====== Data for the task ======

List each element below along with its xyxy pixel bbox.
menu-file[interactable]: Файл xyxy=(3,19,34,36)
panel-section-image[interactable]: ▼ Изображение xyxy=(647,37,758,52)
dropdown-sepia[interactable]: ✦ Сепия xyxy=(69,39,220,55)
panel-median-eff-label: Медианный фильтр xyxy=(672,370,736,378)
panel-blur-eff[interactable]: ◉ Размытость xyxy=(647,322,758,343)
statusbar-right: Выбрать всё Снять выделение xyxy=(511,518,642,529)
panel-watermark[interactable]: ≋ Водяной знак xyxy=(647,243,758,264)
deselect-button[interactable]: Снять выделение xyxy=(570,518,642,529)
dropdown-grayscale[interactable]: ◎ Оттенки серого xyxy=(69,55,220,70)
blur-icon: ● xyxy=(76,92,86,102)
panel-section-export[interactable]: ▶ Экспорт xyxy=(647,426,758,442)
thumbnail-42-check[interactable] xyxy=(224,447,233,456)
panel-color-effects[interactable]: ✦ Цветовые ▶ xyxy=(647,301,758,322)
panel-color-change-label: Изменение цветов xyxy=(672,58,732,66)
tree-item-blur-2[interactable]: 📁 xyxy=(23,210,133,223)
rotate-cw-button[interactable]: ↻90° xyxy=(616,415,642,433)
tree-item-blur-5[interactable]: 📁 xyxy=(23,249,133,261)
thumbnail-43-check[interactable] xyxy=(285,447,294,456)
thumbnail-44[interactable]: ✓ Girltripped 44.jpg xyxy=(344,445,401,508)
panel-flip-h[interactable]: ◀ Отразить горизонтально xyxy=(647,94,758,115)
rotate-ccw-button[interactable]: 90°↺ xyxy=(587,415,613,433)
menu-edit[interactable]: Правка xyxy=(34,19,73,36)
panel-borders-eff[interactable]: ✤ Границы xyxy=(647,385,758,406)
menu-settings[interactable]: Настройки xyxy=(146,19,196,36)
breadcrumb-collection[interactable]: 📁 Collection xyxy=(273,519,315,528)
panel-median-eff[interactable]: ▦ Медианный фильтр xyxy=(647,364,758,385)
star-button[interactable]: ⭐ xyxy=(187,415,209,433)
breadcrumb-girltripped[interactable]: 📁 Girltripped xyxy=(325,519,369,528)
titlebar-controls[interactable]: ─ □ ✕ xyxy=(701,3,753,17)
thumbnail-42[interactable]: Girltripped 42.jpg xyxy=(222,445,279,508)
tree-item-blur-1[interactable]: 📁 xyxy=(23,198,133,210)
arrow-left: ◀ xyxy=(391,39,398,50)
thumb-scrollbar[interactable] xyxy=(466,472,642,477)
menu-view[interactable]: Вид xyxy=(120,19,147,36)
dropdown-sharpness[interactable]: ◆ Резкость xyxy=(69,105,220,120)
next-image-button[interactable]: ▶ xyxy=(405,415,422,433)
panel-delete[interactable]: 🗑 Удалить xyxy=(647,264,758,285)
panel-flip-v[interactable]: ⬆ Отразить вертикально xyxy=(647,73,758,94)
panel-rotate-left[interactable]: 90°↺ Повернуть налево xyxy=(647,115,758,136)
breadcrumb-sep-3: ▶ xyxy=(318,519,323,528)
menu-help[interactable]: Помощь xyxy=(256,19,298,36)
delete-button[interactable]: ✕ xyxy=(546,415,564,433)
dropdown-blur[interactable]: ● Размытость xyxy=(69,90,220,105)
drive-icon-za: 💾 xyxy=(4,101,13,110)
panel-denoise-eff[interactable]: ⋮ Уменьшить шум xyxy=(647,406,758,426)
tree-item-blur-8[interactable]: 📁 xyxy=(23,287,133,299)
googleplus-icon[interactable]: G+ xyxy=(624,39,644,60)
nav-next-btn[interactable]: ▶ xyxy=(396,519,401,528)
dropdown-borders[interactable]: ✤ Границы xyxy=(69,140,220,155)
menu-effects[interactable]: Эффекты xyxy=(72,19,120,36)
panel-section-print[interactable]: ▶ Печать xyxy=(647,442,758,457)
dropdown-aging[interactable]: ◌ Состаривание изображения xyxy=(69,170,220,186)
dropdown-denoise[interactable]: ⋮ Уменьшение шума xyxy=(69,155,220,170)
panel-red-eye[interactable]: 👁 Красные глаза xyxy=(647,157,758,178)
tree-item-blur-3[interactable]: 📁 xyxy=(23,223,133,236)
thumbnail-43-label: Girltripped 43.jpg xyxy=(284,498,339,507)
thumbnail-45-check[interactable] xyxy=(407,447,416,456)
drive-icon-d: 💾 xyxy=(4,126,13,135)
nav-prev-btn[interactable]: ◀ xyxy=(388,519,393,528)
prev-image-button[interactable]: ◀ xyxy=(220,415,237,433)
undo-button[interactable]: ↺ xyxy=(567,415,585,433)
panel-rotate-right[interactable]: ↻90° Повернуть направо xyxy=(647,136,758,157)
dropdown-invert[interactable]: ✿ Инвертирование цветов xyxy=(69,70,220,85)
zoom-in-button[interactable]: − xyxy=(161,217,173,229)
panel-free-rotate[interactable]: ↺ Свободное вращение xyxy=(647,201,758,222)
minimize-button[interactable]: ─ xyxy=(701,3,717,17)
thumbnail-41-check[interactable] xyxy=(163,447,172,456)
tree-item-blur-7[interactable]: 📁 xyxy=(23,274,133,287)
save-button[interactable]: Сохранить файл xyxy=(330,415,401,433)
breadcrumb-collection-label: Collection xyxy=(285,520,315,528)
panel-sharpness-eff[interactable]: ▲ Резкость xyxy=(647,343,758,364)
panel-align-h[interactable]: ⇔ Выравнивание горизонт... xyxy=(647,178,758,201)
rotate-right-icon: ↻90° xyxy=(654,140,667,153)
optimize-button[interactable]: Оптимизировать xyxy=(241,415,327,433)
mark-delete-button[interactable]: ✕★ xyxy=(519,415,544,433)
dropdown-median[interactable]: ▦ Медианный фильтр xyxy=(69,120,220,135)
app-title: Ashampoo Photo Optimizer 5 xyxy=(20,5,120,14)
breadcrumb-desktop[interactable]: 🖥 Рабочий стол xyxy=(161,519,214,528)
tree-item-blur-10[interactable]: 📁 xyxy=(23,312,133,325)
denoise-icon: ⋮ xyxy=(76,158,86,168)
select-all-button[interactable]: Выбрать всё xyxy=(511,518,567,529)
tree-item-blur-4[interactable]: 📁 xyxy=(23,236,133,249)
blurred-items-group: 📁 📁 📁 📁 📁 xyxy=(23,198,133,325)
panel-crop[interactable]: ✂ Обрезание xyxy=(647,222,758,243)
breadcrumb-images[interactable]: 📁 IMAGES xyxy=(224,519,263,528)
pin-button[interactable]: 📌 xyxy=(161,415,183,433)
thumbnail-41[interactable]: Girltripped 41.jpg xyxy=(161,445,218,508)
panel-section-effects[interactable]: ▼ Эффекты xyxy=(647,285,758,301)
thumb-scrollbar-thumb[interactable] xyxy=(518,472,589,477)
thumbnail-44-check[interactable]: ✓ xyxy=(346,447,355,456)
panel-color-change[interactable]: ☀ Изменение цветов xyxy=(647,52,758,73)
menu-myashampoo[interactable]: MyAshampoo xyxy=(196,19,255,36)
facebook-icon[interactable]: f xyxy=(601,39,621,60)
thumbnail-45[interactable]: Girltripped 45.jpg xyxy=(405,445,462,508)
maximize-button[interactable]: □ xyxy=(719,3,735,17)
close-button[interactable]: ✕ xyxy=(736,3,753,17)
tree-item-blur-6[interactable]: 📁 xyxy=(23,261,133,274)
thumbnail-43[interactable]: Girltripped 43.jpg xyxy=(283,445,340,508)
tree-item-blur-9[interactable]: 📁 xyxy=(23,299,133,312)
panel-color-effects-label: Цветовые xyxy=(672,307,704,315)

======

Required work: Exactly as written, output all of the entries.

Solution for this exercise:
List each element below along with its xyxy pixel bbox.
menu-file[interactable]: Файл xyxy=(3,19,34,36)
panel-section-image[interactable]: ▼ Изображение xyxy=(647,37,758,52)
dropdown-sepia[interactable]: ✦ Сепия xyxy=(69,39,220,55)
panel-median-eff-label: Медианный фильтр xyxy=(672,370,736,378)
panel-blur-eff[interactable]: ◉ Размытость xyxy=(647,322,758,343)
statusbar-right: Выбрать всё Снять выделение xyxy=(511,518,642,529)
panel-watermark[interactable]: ≋ Водяной знак xyxy=(647,243,758,264)
deselect-button[interactable]: Снять выделение xyxy=(570,518,642,529)
dropdown-grayscale[interactable]: ◎ Оттенки серого xyxy=(69,55,220,70)
blur-icon: ● xyxy=(76,92,86,102)
panel-section-export[interactable]: ▶ Экспорт xyxy=(647,426,758,442)
thumbnail-42-check[interactable] xyxy=(224,447,233,456)
panel-color-effects[interactable]: ✦ Цветовые ▶ xyxy=(647,301,758,322)
panel-color-change-label: Изменение цветов xyxy=(672,58,732,66)
tree-item-blur-2[interactable]: 📁 xyxy=(23,210,133,223)
rotate-cw-button[interactable]: ↻90° xyxy=(616,415,642,433)
tree-item-blur-5[interactable]: 📁 xyxy=(23,249,133,261)
thumbnail-43-check[interactable] xyxy=(285,447,294,456)
thumbnail-44[interactable]: ✓ Girltripped 44.jpg xyxy=(344,445,401,508)
panel-flip-h[interactable]: ◀ Отразить горизонтально xyxy=(647,94,758,115)
rotate-ccw-button[interactable]: 90°↺ xyxy=(587,415,613,433)
menu-edit[interactable]: Правка xyxy=(34,19,73,36)
panel-borders-eff[interactable]: ✤ Границы xyxy=(647,385,758,406)
menu-settings[interactable]: Настройки xyxy=(146,19,196,36)
breadcrumb-collection[interactable]: 📁 Collection xyxy=(273,519,315,528)
panel-median-eff[interactable]: ▦ Медианный фильтр xyxy=(647,364,758,385)
star-button[interactable]: ⭐ xyxy=(187,415,209,433)
breadcrumb-girltripped[interactable]: 📁 Girltripped xyxy=(325,519,369,528)
titlebar-controls[interactable]: ─ □ ✕ xyxy=(701,3,753,17)
thumbnail-42[interactable]: Girltripped 42.jpg xyxy=(222,445,279,508)
tree-item-blur-1[interactable]: 📁 xyxy=(23,198,133,210)
arrow-left: ◀ xyxy=(391,39,398,50)
thumb-scrollbar[interactable] xyxy=(466,472,642,477)
menu-view[interactable]: Вид xyxy=(120,19,147,36)
dropdown-sharpness[interactable]: ◆ Резкость xyxy=(69,105,220,120)
next-image-button[interactable]: ▶ xyxy=(405,415,422,433)
panel-delete[interactable]: 🗑 Удалить xyxy=(647,264,758,285)
panel-flip-v[interactable]: ⬆ Отразить вертикально xyxy=(647,73,758,94)
panel-rotate-left[interactable]: 90°↺ Повернуть налево xyxy=(647,115,758,136)
breadcrumb-sep-3: ▶ xyxy=(318,519,323,528)
menu-help[interactable]: Помощь xyxy=(256,19,298,36)
delete-button[interactable]: ✕ xyxy=(546,415,564,433)
dropdown-blur[interactable]: ● Размытость xyxy=(69,90,220,105)
drive-icon-za: 💾 xyxy=(4,101,13,110)
panel-denoise-eff[interactable]: ⋮ Уменьшить шум xyxy=(647,406,758,426)
tree-item-blur-8[interactable]: 📁 xyxy=(23,287,133,299)
googleplus-icon[interactable]: G+ xyxy=(624,39,644,60)
nav-next-btn[interactable]: ▶ xyxy=(396,519,401,528)
dropdown-borders[interactable]: ✤ Границы xyxy=(69,140,220,155)
menu-effects[interactable]: Эффекты xyxy=(72,19,120,36)
panel-section-print[interactable]: ▶ Печать xyxy=(647,442,758,457)
dropdown-aging[interactable]: ◌ Состаривание изображения xyxy=(69,170,220,186)
dropdown-denoise[interactable]: ⋮ Уменьшение шума xyxy=(69,155,220,170)
panel-red-eye[interactable]: 👁 Красные глаза xyxy=(647,157,758,178)
tree-item-blur-3[interactable]: 📁 xyxy=(23,223,133,236)
thumbnail-43-label: Girltripped 43.jpg xyxy=(284,498,339,507)
thumbnail-45-check[interactable] xyxy=(407,447,416,456)
drive-icon-d: 💾 xyxy=(4,126,13,135)
nav-prev-btn[interactable]: ◀ xyxy=(388,519,393,528)
prev-image-button[interactable]: ◀ xyxy=(220,415,237,433)
undo-button[interactable]: ↺ xyxy=(567,415,585,433)
panel-rotate-right[interactable]: ↻90° Повернуть направо xyxy=(647,136,758,157)
dropdown-invert[interactable]: ✿ Инвертирование цветов xyxy=(69,70,220,85)
zoom-in-button[interactable]: − xyxy=(161,217,173,229)
panel-free-rotate[interactable]: ↺ Свободное вращение xyxy=(647,201,758,222)
minimize-button[interactable]: ─ xyxy=(701,3,717,17)
thumbnail-41-check[interactable] xyxy=(163,447,172,456)
tree-item-blur-7[interactable]: 📁 xyxy=(23,274,133,287)
save-button[interactable]: Сохранить файл xyxy=(330,415,401,433)
breadcrumb-collection-label: Collection xyxy=(285,520,315,528)
panel-sharpness-eff[interactable]: ▲ Резкость xyxy=(647,343,758,364)
panel-align-h[interactable]: ⇔ Выравнивание горизонт... xyxy=(647,178,758,201)
rotate-right-icon: ↻90° xyxy=(654,140,667,153)
optimize-button[interactable]: Оптимизировать xyxy=(241,415,327,433)
mark-delete-button[interactable]: ✕★ xyxy=(519,415,544,433)
dropdown-median[interactable]: ▦ Медианный фильтр xyxy=(69,120,220,135)
app-title: Ashampoo Photo Optimizer 5 xyxy=(20,5,120,14)
breadcrumb-desktop[interactable]: 🖥 Рабочий стол xyxy=(161,519,214,528)
tree-item-blur-10[interactable]: 📁 xyxy=(23,312,133,325)
denoise-icon: ⋮ xyxy=(76,158,86,168)
select-all-button[interactable]: Выбрать всё xyxy=(511,518,567,529)
tree-item-blur-4[interactable]: 📁 xyxy=(23,236,133,249)
blurred-items-group: 📁 📁 📁 📁 📁 xyxy=(23,198,133,325)
panel-crop[interactable]: ✂ Обрезание xyxy=(647,222,758,243)
breadcrumb-images[interactable]: 📁 IMAGES xyxy=(224,519,263,528)
pin-button[interactable]: 📌 xyxy=(161,415,183,433)
thumbnail-41[interactable]: Girltripped 41.jpg xyxy=(161,445,218,508)
panel-section-effects[interactable]: ▼ Эффекты xyxy=(647,285,758,301)
thumb-scrollbar-thumb[interactable] xyxy=(518,472,589,477)
thumbnail-44-check[interactable]: ✓ xyxy=(346,447,355,456)
panel-color-change[interactable]: ☀ Изменение цветов xyxy=(647,52,758,73)
menu-myashampoo[interactable]: MyAshampoo xyxy=(196,19,255,36)
facebook-icon[interactable]: f xyxy=(601,39,621,60)
thumbnail-45[interactable]: Girltripped 45.jpg xyxy=(405,445,462,508)
maximize-button[interactable]: □ xyxy=(719,3,735,17)
close-button[interactable]: ✕ xyxy=(736,3,753,17)
tree-item-blur-6[interactable]: 📁 xyxy=(23,261,133,274)
thumbnail-43[interactable]: Girltripped 43.jpg xyxy=(283,445,340,508)
tree-item-blur-9[interactable]: 📁 xyxy=(23,299,133,312)
panel-color-effects-label: Цветовые xyxy=(672,307,704,315)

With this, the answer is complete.